(Dataset items)
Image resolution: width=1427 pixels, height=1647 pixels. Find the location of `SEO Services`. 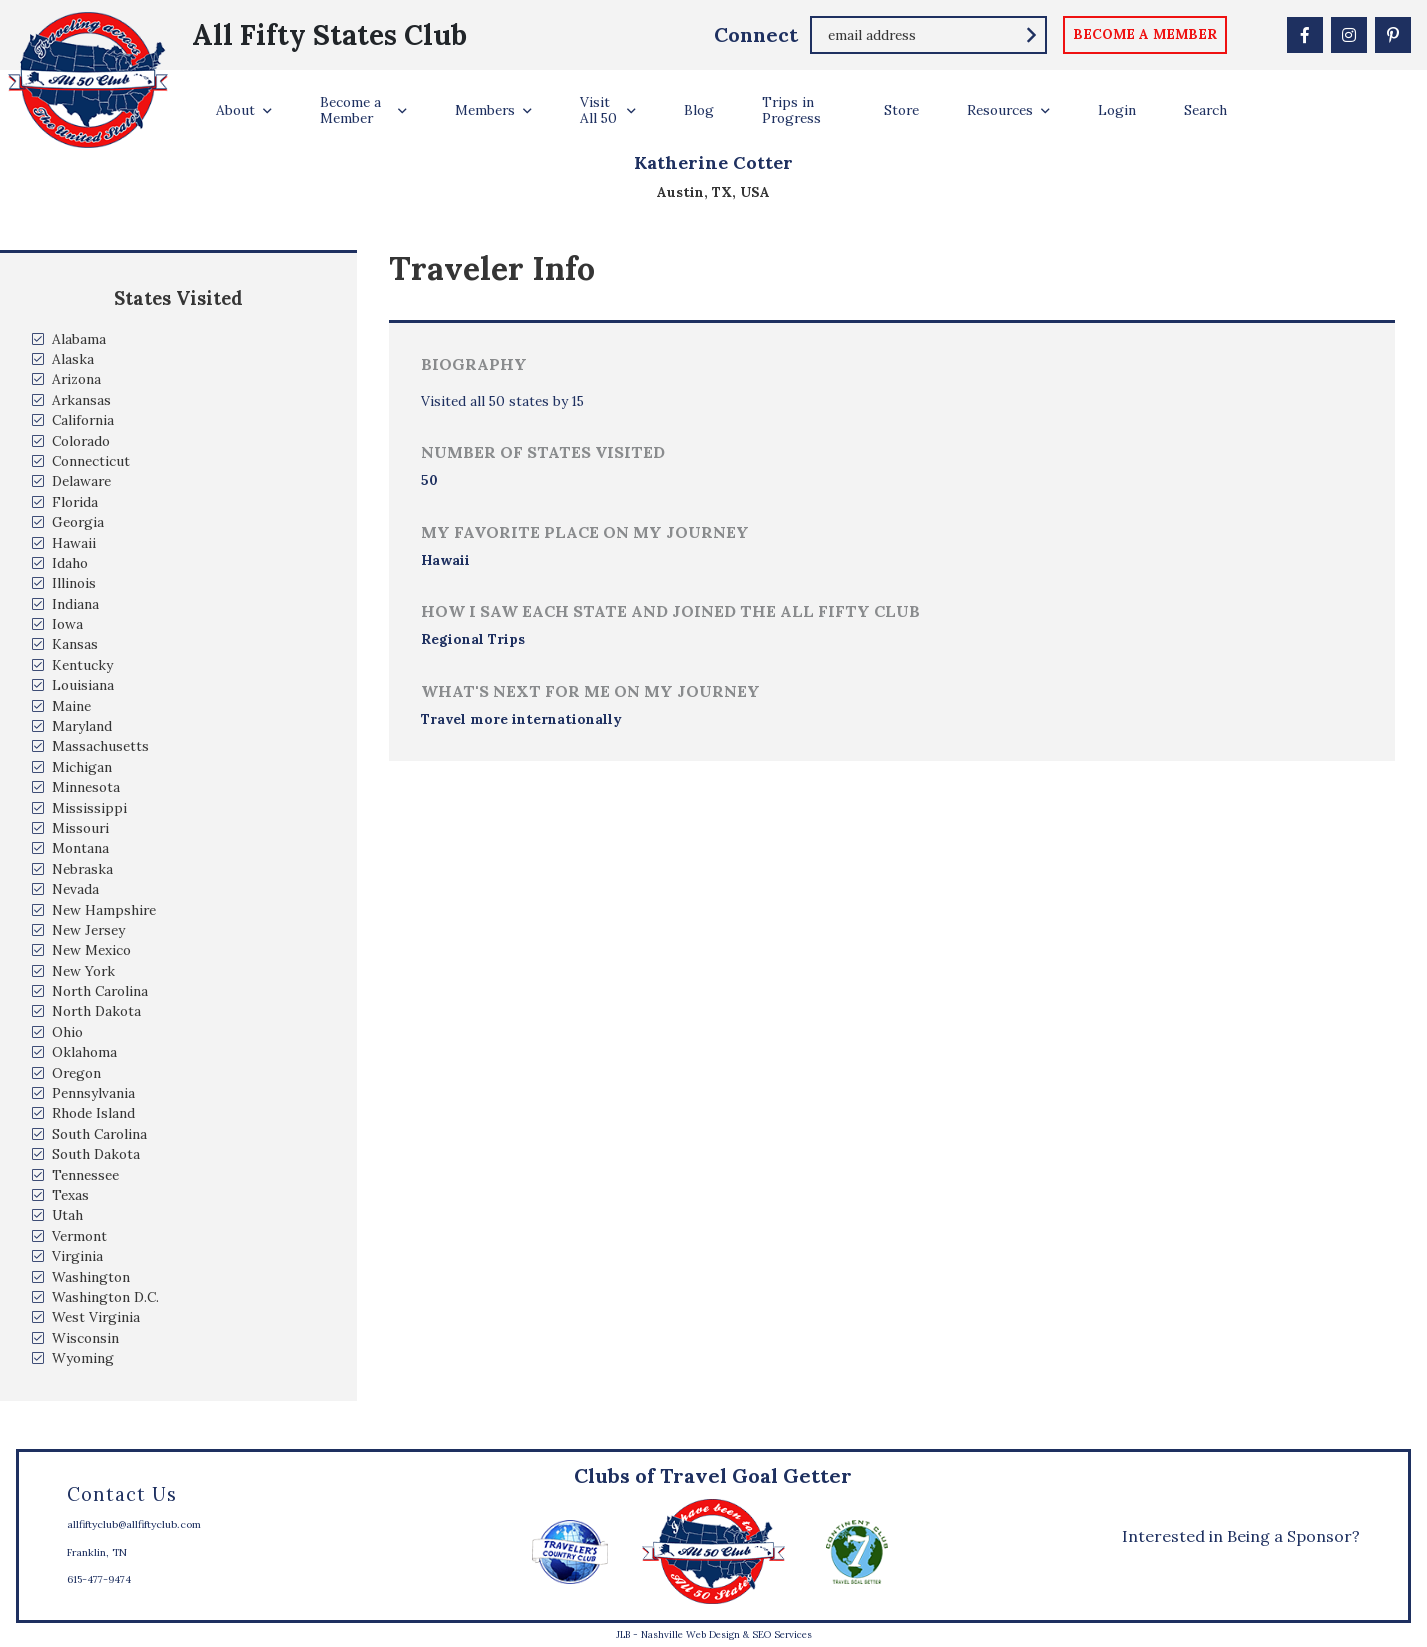

SEO Services is located at coordinates (782, 1634).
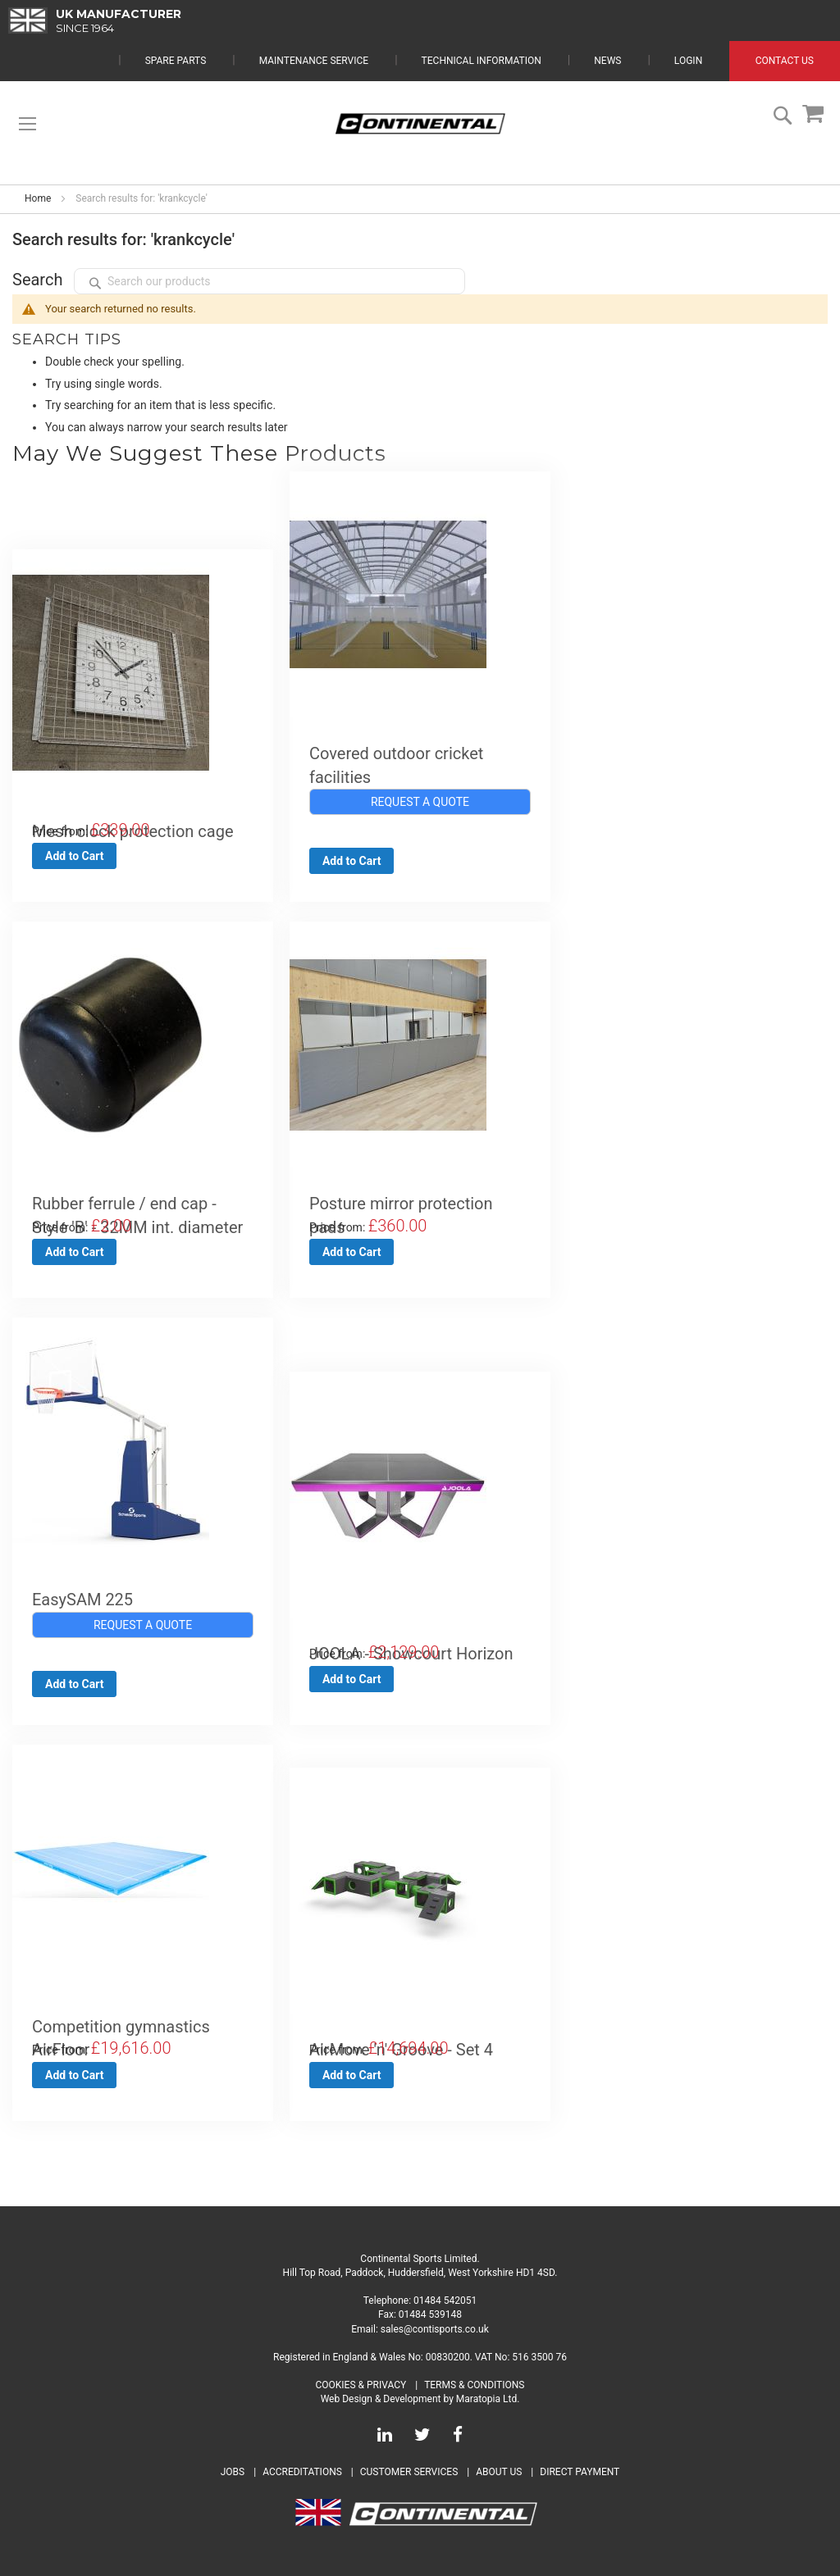 Image resolution: width=840 pixels, height=2576 pixels. Describe the element at coordinates (38, 198) in the screenshot. I see `Home` at that location.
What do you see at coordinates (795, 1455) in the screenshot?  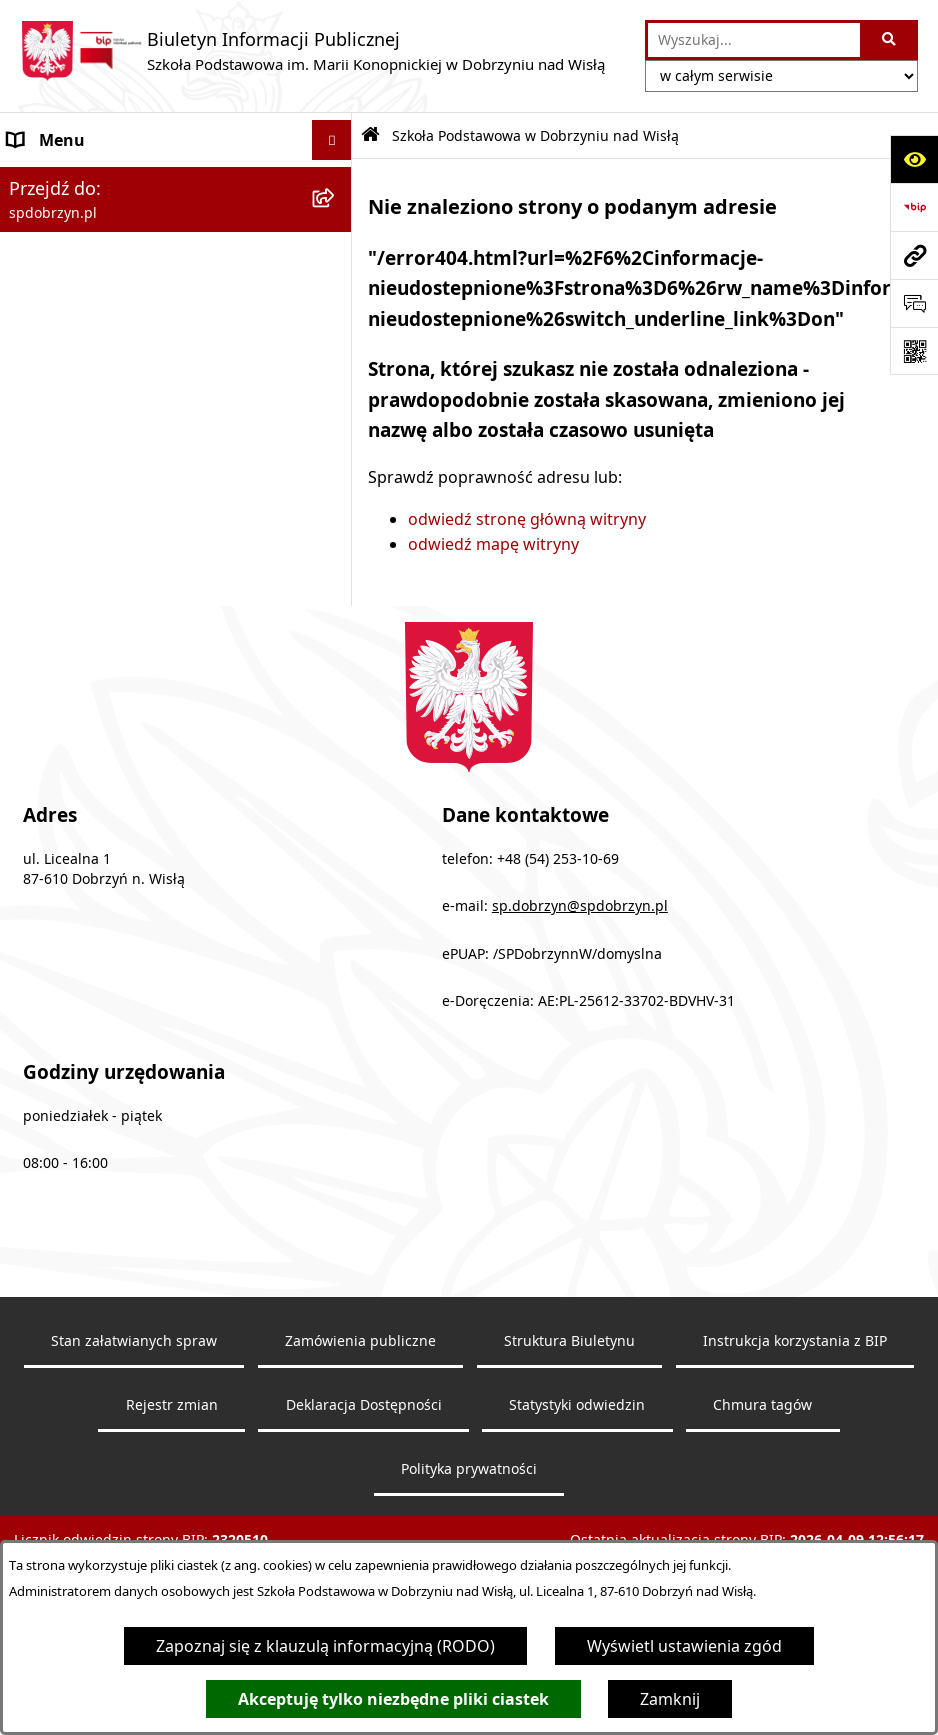 I see `Instrukcja korzystania z BIP` at bounding box center [795, 1455].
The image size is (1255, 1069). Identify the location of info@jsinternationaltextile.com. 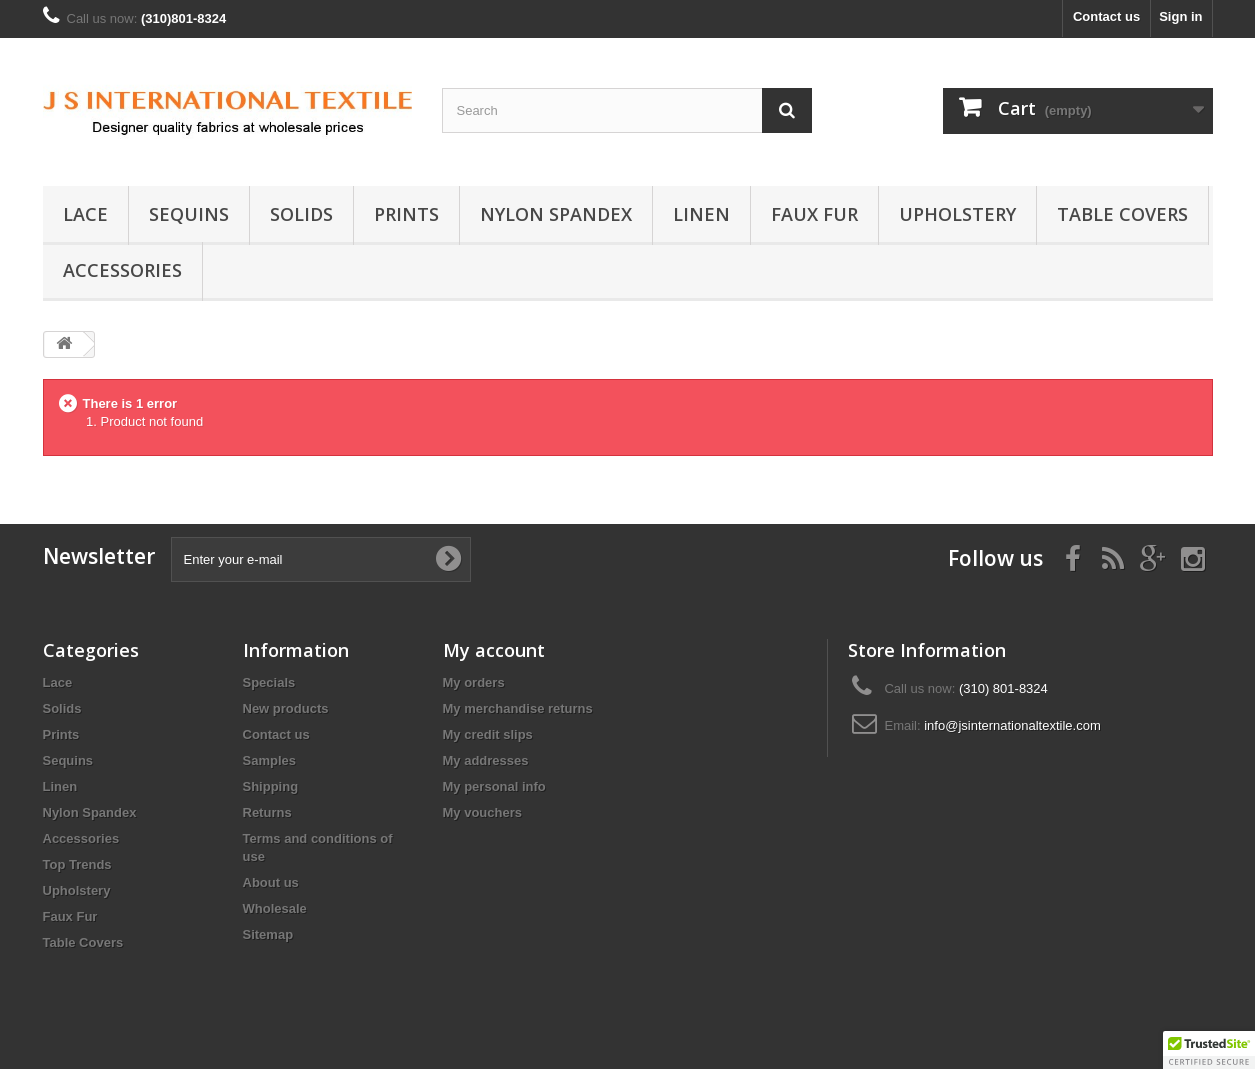
(1012, 725).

(Task brief) Please set down the lines from the one with "The image size" to the end of the entries above, exactly as they are, and drop every picture.

(Written solution)
The image size is (1255, 1069). Identify the location of info@jsinternationaltextile.com. 
(1012, 725).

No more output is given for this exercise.